Reaktivite ve bileşikler. Tüm halojenler, iyonik karakteri hem halojene hem de metale bağlı olan tuzlar oluşturmak üzere doğrudan metallerle reaksiyona girer. Dolayısıyla metal florürler, özellikle IA ve IIA alt gruplarının metalleri iyonik bileşiklerdir. Halojenin atom kütlesinin artması ve metalin reaktivitesinin azalmasıyla bağın iyoniklik derecesi azalır. İyonik bağ tipine sahip halojenürler, üç boyutlu kristal kafeslerde kristalleşir. Örneğin, NaCl (sofra tuzu) kübik bir kafese sahiptir. Bağ kovalansı arttıkça katmanlı yapıların oranı da artar (CdCl2, CuCl2, CuBr2, PbCl2, PdCl2, FeCl2, vb.'de olduğu gibi). Gaz halinde kovalent halojenürler sıklıkla dimerler oluşturur, örneğin Al2Cl6 (AlCl3 dimer). Halojenler, metal olmayanlarla neredeyse tamamen kovalent bağlara sahip bileşikler oluşturur; örneğin karbon, fosfor ve kükürt halojenürler (CCl4, vb.). Ametaller ve metaller, örneğin SF6, PF5, CuF3, CoF3 gibi flor ile reaksiyonlarda maksimum oksidasyon durumları sergiler. Benzer bileşime sahip iyodürleri elde etme girişimleri, iyotun büyük atom yarıçapı (sterik faktör) ve yüksek oksidasyon durumlarındaki elementlerin I'i I2'ye oksitlemeye yönelik güçlü eğilimi nedeniyle başarısız olur. Doğrudan senteze ek olarak halojenürler başka yöntemlerle de elde edilebilir. Karbon varlığında metal oksitler halojenlerle reaksiyona girerek halojenürler oluşturur (örneğin Cr2O3, CrCl3'e dönüşür). CrCl3x6H2O'dan dehidrasyon yoluyla CrCl3 elde etmek mümkün değildir, yalnızca bazik klorür (veya hidroksoklorür) elde etmek mümkündür. Halojenürler ayrıca oksitlerin HX buharlarıyla işlenmesiyle de elde edilir, örneğin:

İyi bir klorlama maddesi CCl4'tür, örneğin BeO'yu BeCl2'ye dönüştürmek için. SbF3 genellikle klorürlerin florlanması için kullanılır (yukarıdaki SO2ClF'ye bakınız).
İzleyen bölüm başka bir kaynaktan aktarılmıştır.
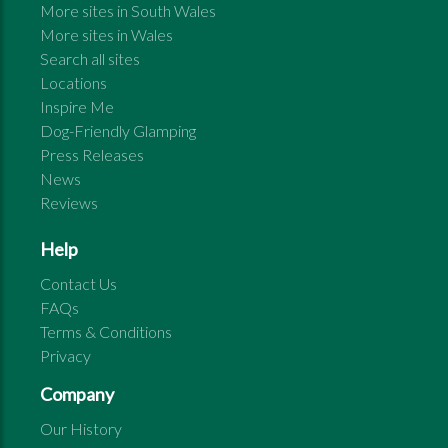
More sites in
South Wales
More sites in
Wales
Search all sites
Locations
Inspire Me
Dog-Friendly Glamping
Press Releases
News
Reviews
Help
Contact Us
FAQs
Terms & Conditions
Privacy
Company
Our History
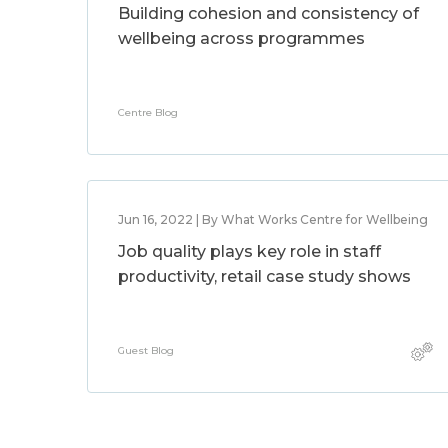
Building cohesion and consistency of
wellbeing across programmes
Centre Blog
Jun 16, 2022 | By What Works Centre for Wellbeing
Job quality plays key role in staff
productivity, retail case study shows
Guest Blog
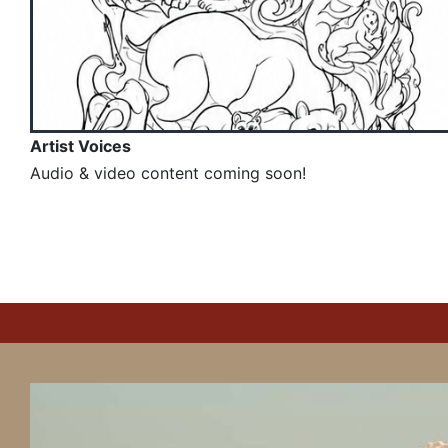
Artist Voices
Audio & video content coming soon!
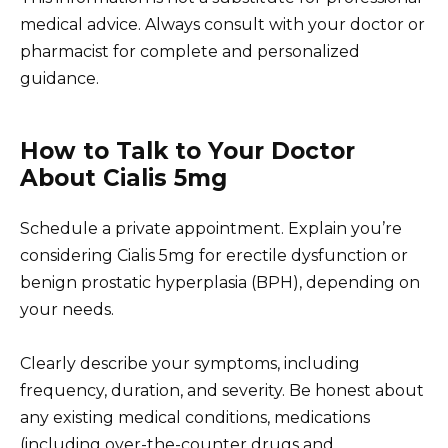
medical advice. Always consult with your doctor or
pharmacist for complete and personalized
guidance.
How to Talk to Your Doctor
About Cialis 5mg
Schedule a private appointment. Explain you’re
considering Cialis 5mg for erectile dysfunction or
benign prostatic hyperplasia (BPH), depending on
your needs.
Clearly describe your symptoms, including
frequency, duration, and severity. Be honest about
any existing medical conditions, medications
(including over-the-counter drugs and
Polihalojenürler. Halojenler birçok metal halojenürle reaksiyona girerek büyük anyonik Xn1 türleri içeren polihalojenür bileşikleri oluşturur. Örneğin:

İlk reaksiyon, konsantre bir KI çözeltisine iyot ekleyerek yüksek derecede konsantre bir I2 çözeltisi hazırlamak için uygun bir yöntem sağlar. Poliiyodürler I2'nin özelliklerini korur. Karışık polihalojenürler elde etmek de mümkündür: RbI + Br2 -> RbIBr2 RbICl2 + Cl2 -> RbICl4
Çözünürlük. Halojenlerin suda bir miktar çözünürlüğü vardır ancak beklendiği gibi XX bağının kovalent yapısı ve küçük yük nedeniyle çözünürlükleri düşüktür. Flor o kadar aktiftir ki sudaki oksijenden bir elektron çifti çekerek serbest O2'yi serbest bırakır ve OF2 ve HF'yi oluşturur. Klor daha az aktiftir ancak suyla reaksiyona girerek bir miktar HOCl ve HCl üretir. Klor hidratlar (örneğin Cl2*8H2O) soğutma sonrasında çözeltiden salınabilir.
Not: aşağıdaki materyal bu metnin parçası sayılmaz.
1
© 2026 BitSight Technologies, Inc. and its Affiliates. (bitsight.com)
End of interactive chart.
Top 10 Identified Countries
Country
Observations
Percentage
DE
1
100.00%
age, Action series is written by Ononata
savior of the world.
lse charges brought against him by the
İyot, çeşitli çözücülerde çözündüğünde olağandışı özellikler sergiler. Az miktarda iyot su, alkoller, ketonlar ve diğer oksijen içeren çözücüler içinde çözüldüğünde kahverengi bir çözelti oluşur (alkolde %1'lik I2 çözeltisi yaygın bir tıbbi antiseptiktir). CCl4 veya diğer oksijensiz çözücülerdeki iyot çözeltisi mor renktedir. Böyle bir çözücüde iyot moleküllerinin aynı renge sahip gaz fazındaki durumlarına benzer davrandığı varsayılabilir. Oksijen içeren çözücülerde, oksijenin elektron çifti iyotun değerlik yörüngelerine çekilir.
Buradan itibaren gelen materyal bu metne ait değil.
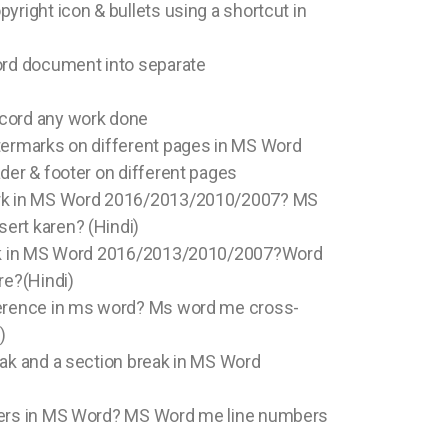
yright icon & bullets using a shortcut in
ord document into separate
cord any work done
atermarks on different pages in MS Word
ader & footer on different pages
ark in MS Word 2016/2013/2010/2007? MS
ert karen? (Hindi)
link in MS Word 2016/2013/2010/2007?Word
re?(Hindi)
ference in ms word? Ms word me cross-
)
eak and a section break in MS Word
bers in MS Word? MS Word me line numbers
Oksitler. Halojenler oksitler oluşturur. Bu oksitlerin özelliklerinde sistematik bir düzen veya periyodiklik gözlenmez. Halojen oksit üretmenin ana yöntemlerinin yanı sıra benzerlikler ve farklılıklar tabloda listelenmiştir. 8b.
Halojenlerin oksoasitleri. Oksoasitler oluştuğunda halojenlerin sistematik doğası daha açık bir şekilde ortaya çıkar. Halojenler, halojenlenmiş asitler HOX, halojenlenmiş asitler HOXO, halojenlenmiş asitler HOXO2 ve halojenlenmiş asitler HOXO3'ü oluşturur; burada X bir halojendir. Ancak yalnızca klor, belirtilen tüm bileşimlerin asitlerini oluşturur ve flor, hiç oksoasit oluşturmaz ve brom, HBrO4 oluşturmaz. Asitlerin bileşimleri ve bunların hazırlanmasına yönelik ana yöntemler tabloda listelenmiştir. 8. yüzyıl

Tüm halojen asitler kararsızdır, ancak saf HOClO3 en kararlı olanıdır (herhangi bir indirgeyici maddenin yokluğunda). Tüm oksoasitler güçlü oksitleyici maddelerdir, ancak oksidasyon hızı mutlaka halojenin oksidasyon durumuna bağlı değildir. Bu nedenle, HOCl (ClI) hızlı ve etkili bir oksitleyici maddedir, ancak seyreltik HOClO3 (ClVII) değildir. Genel olarak, bir oksoasitteki halojenin oksidasyon durumu ne kadar yüksek olursa asit o kadar güçlü olur, dolayısıyla HClO4 (ClVII) sulu çözeltide bilinen en güçlü oksoasittir. Bir asidin suda ayrışması sırasında oluşan ClO4 iyonu, elektron çifti donörü olarak negatif iyonların en zayıfıdır. Na ve Ca hipokloritleri ağartma ve su arıtmada endüstriyel kullanım alanı bulur. İnterhalojen bileşikleri, farklı halojenlerin birbirine bağlanmasıdır. Büyük yarıçaplı bir halojen, böyle bir bileşikte her zaman pozitif bir oksidasyon durumuna sahiptir (oksidasyona tabidir) ve daha küçük yarıçaplı bir halojen, daha negatif bir duruma sahiptir (indirgenmeye tabidir). Bu gerçek, halojen serisindeki aktivitedeki genel değişiklik eğiliminden kaynaklanmaktadır. Tabloda Şekil 8d, bilinen interhalojen bileşiklerinin bileşimlerini göstermektedir (A, daha pozitif oksidasyon durumuna sahip bir halojendir).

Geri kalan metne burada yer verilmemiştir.